Just getting to Yemen was an arduous job.
The visa process was long and difficult, and travelling here all the way from my countryside home in Vesivehmaa, Finland, took almost one week.
First, I flew to beautiful Geneva, where magnolias had just started to bloom. I had my briefings plus some delightful strolls by the lakeside in the Mon Repos Park, which is also featured in a quite famous Finnish “schlager” pop song.
It is natural and even sensible to be a bit worried about putting you or your loved one’s health – or even life – in the hands of a complete stranger
From Geneva I continued via Djibouti, where I made my first Yemeni friend – a doctor like myself, aspiring to one day become a surgeon and to help her people.
Although I received a cultural briefing in Geneva, it was reassuring to have her by my side when landing on the unfamiliar soil of Yemen – all new to me – and to have her show me the proper way to wear my hijab.
At the airport, I immediately started to understand how polite Yemeni people typically are. Although my belongings were scrutinised and eventually my camera was confiscated (I’m to get it back on my way home), everything was done in a respectful and calm manner.

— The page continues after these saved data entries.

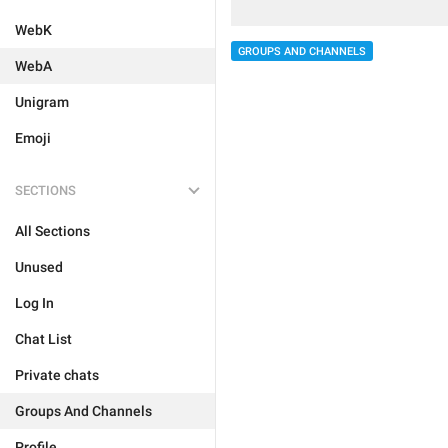
WebK
GROUPS AND CHANNELS
WebA
Unigram
Emoji
SECTIONS
All Sections
Unused
Log In
Chat List
Private chats
Groups And Channels
Profile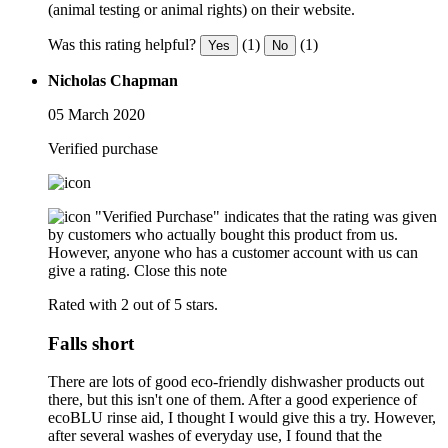
(animal testing or animal rights) on their website.
Was this rating helpful?
(1)
(1)
Yes
No
Nicholas Chapman
05 March 2020
Verified purchase
"Verified Purchase" indicates that the rating was given
by customers who actually bought this product from us.
However, anyone who has a customer account with us can
give a rating.
Close this note
Rated with 2 out of 5 stars.
Falls short
There are lots of good eco-friendly dishwasher products out
there, but this isn't one of them. After a good experience of
ecoBLU rinse aid, I thought I would give this a try. However,
after several washes of everyday use, I found that the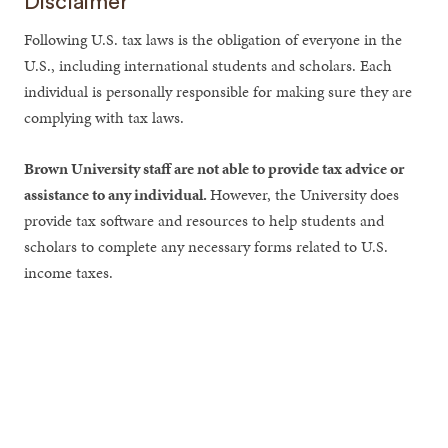
Disclaimer
Following U.S. tax laws is the obligation of everyone in the
U.S., including international students and scholars. Each
individual is personally responsible for making sure they are
complying with tax laws.
Brown University staff are not able to provide tax advice or
assistance to any individual.
However, the University does
provide tax software and resources to help students and
scholars to complete any necessary forms related to U.S.
income taxes.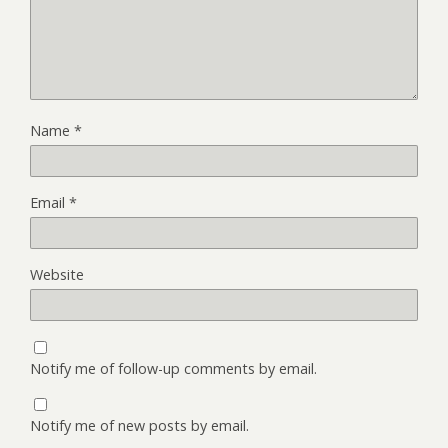
Name
*
Email
*
Website
Notify me of follow-up comments by email.
Notify me of new posts by email.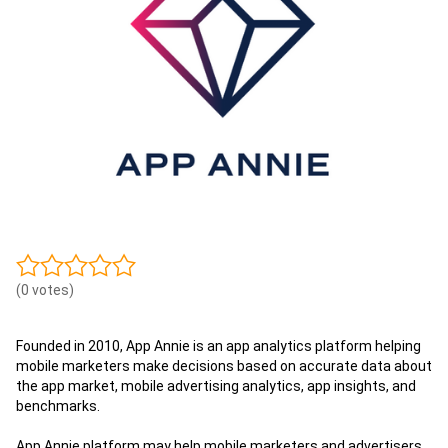
(0 votes)
Founded in 2010, App Annie is an app analytics platform helping
mobile marketers make decisions based on accurate data about
the app market, mobile advertising analytics, app insights, and
benchmarks.
App Annie platform may help mobile marketers and advertisers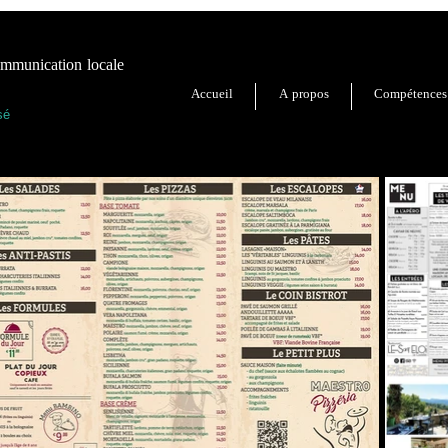
unication locale
Accueil
A propos
Compétences
sé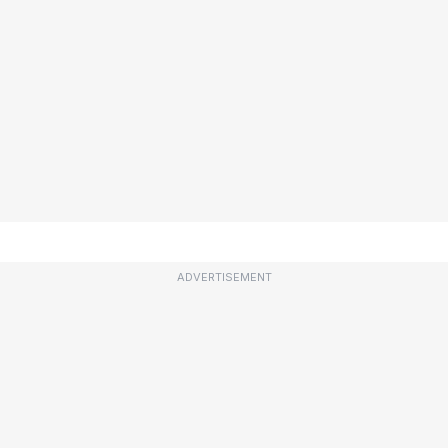
ADVERTISEMENT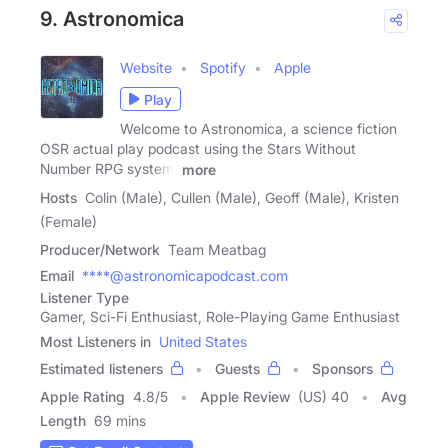
9. Astronomica
Website
Spotify
Apple
Play
Welcome to Astronomica, a science fiction
OSR actual play podcast using the Stars Without
Number RPG system.
more
Hosts
Colin (Male), Cullen (Male), Geoff (Male), Kristen
(Female)
Producer/Network
Team Meatbag
Email
****@astronomicapodcast.com
Listener Type
Gamer, Sci-Fi Enthusiast, Role-Playing Game Enthusiast
Most Listeners in
United States
Estimated listeners
Guests
Sponsors
Apple Rating
4.8
/
5
Apple Review
(US) 40
Avg
Length
69 mins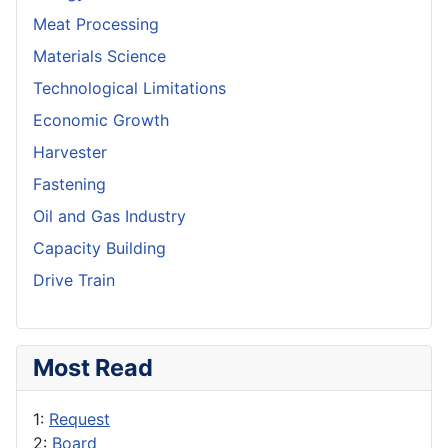
Meat Processing
Materials Science
Technological Limitations
Economic Growth
Harvester
Fastening
Oil and Gas Industry
Capacity Building
Drive Train
Most Read
1:
Request
2:
Board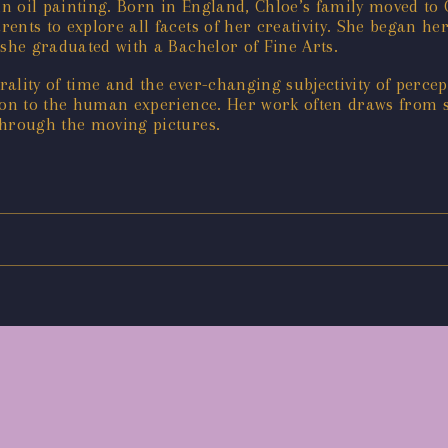
 in oil painting. Born in England, Chloe’s family moved t
nts to explore all facets of her creativity. She began her 
 she graduated with a Bachelor of Fine Arts.
ality of time and the ever-changing subjectivity of perce
ion to the human experience. Her work often draws from st
through the moving pictures.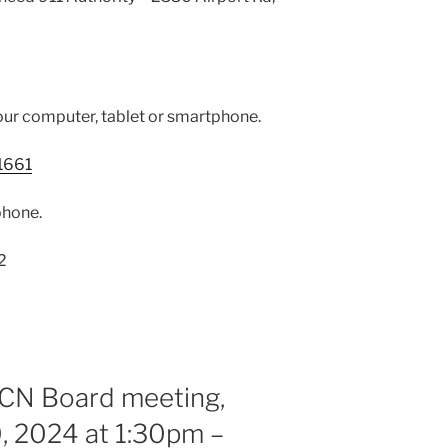
our computer, tablet or smartphone.
1661
phone.
2
RCN Board meeting,
, 2024 at 1:30pm –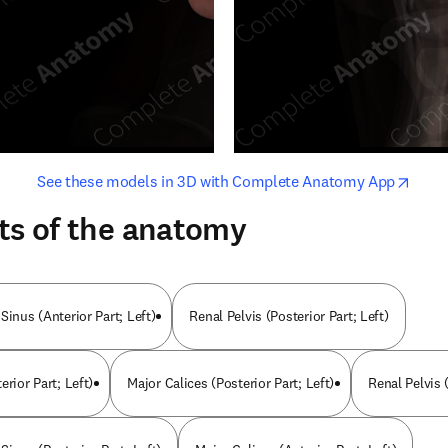
opens in new tab/window
opens i
See these models in 3D with Complete Anatomy App
ts of the anatomy
Sinus (Anterior Part; Left)
Renal Pelvis (Posterior Part; Left)
erior Part; Left)
Major Calices (Posterior Part; Left)
Renal Pelvis (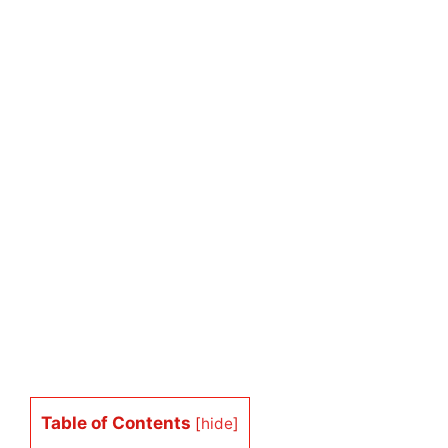
Table of Contents
[
hide
]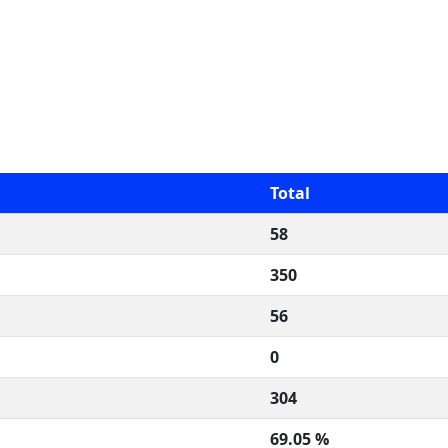
Total
58
350
56
0
304
69.05 %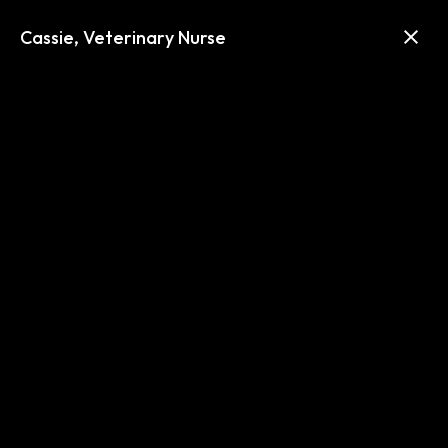
Text Us
Call us (303) 635-6289
Cassie, Veterinary Nurse
About Us
We work together to ensure
happier and healthier pets.
Advanced Veterinary Care of
Greenwood Village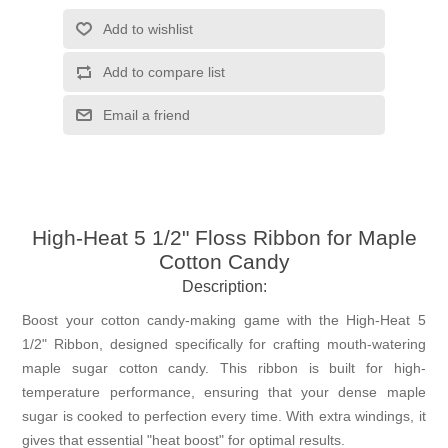
Add to wishlist
Add to compare list
Email a friend
High-Heat 5 1/2" Floss Ribbon for Maple
Cotton Candy
Description:
Boost your cotton candy-making game with the High-Heat 5
1/2" Ribbon, designed specifically for crafting mouth-watering
maple sugar cotton candy. This ribbon is built for high-
temperature performance, ensuring that your dense maple
sugar is cooked to perfection every time. With extra windings, it
gives that essential "heat boost" for optimal results.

Dusty mountain roads to Ad Dahi
From the airport, we headed to our guesthouse in Sana’a, the largest city, and the next afternoon, after a five-hour drive on dusty, zigzagging mountain roads, I arrived at Ad Dahi rural hospital. A new MSF project.
Since the project is so new, daily routines such as ward rounds and meetings have not yet completely settled in, so the surgical team’s important task is to build up and maintain these, as they are important to maintaining the quality of care for our patients.

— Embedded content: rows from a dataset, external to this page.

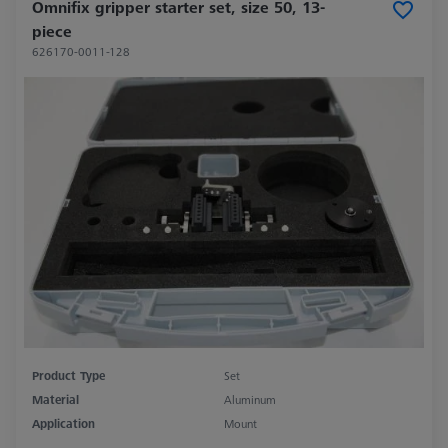
Omnifix gripper starter set, size 50, 13-
piece
626170-0011-128
Product Type
Set
Material
Aluminum
Application
Mount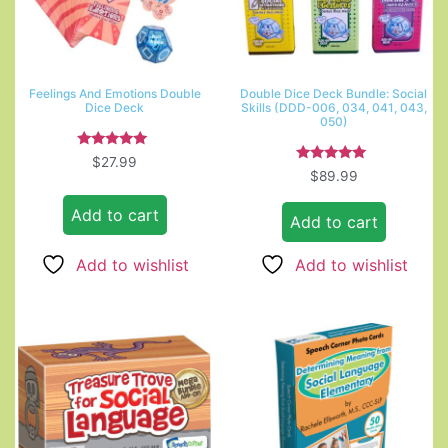
Feelings And Emotions Double
Double Dice Deck Bundle: Social
Dice Deck
Skills (DDD-006, 034, 041, 043,
050)
Rated
$
27.99
5.00
Rated
$
89.99
out of 5
5.00
out of 5
Add to cart
Add to cart
Add to wishlist
Add to wishlist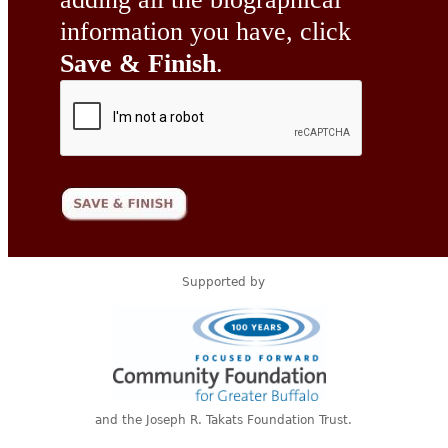
information you have, click
Save & Finish
.
Supported by
and the Joseph R. Takats Foundation Trust.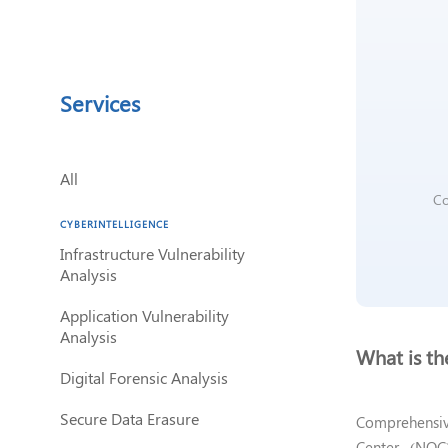
discapacidad
visual
que
están
usando
Services
un
lector
de
pantalla;
All
Presione
Co
Control-
CYBERINTELLIGENCE
F10
Infrastructure Vulnerability
para
Analysis
abrir
un
Application Vulnerability
menú
Analysis
de
What is t
accesibilidad.
Digital Forensic Analysis
Secure Data Erasure
Comprehensiv
Center (NOC)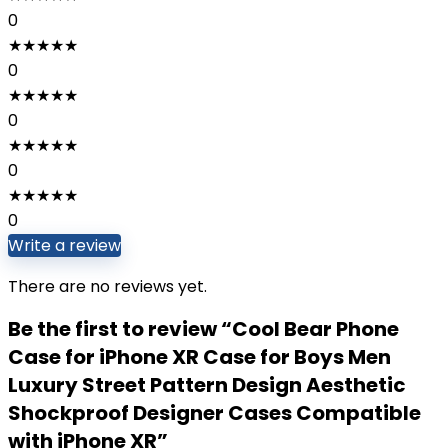
0
★
★
★
★
★
0
★
★
★
★
★
0
★
★
★
★
★
0
★
★
★
★
★
0
Write a review
There are no reviews yet.
Be the first to review “Cool Bear Phone
Case for iPhone XR Case for Boys Men
Luxury Street Pattern Design Aesthetic
Shockproof Designer Cases Compatible
with iPhone XR”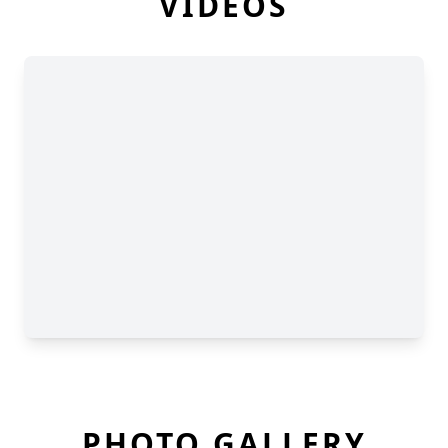
VIDEOS
PHOTO GALLERY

Also, much of the essential surgical equipment is still lacking. Our duty is also to try to speed up the process of acquiring this.
Luckily, and delightfully, the Yemeni staff are professional and willing to do their best for the patients.
“Doctor, ice cream?”
In a rural community like the one here in Ad Dahi, it seems that word spreads rapidly amongst the community. Quite soon after starting work here, I heard the ice cream man on the street by the hospital shout: “Doctor, ice cream?”
If the man doesn’t make it, what might they make of us then?
And still, as our facility is so new, the locals don’t really know if we are any good at what we do.
It is natural and even sensible to be a bit worried about putting you or your loved one’s health – or even life – in the hands of a complete stranger. It is therefore important that no misinformation about our practices, intentions or professionality is dispersed from the hospital to the streets of the town.
What can we do to prevent this? Nothing. Just do our jobs. And be open and willing to explain all our actions to the patients and their relatives.
A most vital organ
All this made me a bit concerned two days ago.
After starting to operate on a patient with something that was supposed to be appendicitis, I found the diagnosis to be thrombosis of the major artery supplying the small bowel. A most vital organ.
This meant a dangerous obstructive blood clot had cut off blood supply to his intestine.
What to do? I decided to take away most of his damaged bowel and preserve only as much as was absolutely necessary to keep him alive - if he survived the immediate post-operative recovery period.
Sadly, I considered the patient’s survival to be highly unlikely since most of the bowel that I had to leave in place looked to be quite oxygen-starved.
However, I was worried not only about the 70-year-old patient, but also for the project.
When he was taken into the operating theatre, his waiting relatives were not expecting something this bad. If the man didn't make it, what might they make of us then?
The best we can offer
Later in the evening, by the patient’s bed in the intensive care unit, I started the patient on morphine – which I’m used to administering only to fatally ill patients. I thought that painlessness is the best and probably the only thing we can still offer him.
I then returned to our guesthouse for the night, planning to come back to the patient the following morning.
However, the next day, I found our patient in a surprisingly good mood and condition. And this trend continued today, which is the second post-operative day.
His blood pressure and heart rate are normal, and he has no fever. Tomorrow we’ll start letting him eat small quantities of solid food.
In the operating theatre, when the prospects looked quite gloomy, the local staff said:
“Insha’allah he will survive, we are Muslims and we trust in God.”
“So do I,” I responded, “The best we can do from now on is to pray.”
So, we will see. We have done what we can.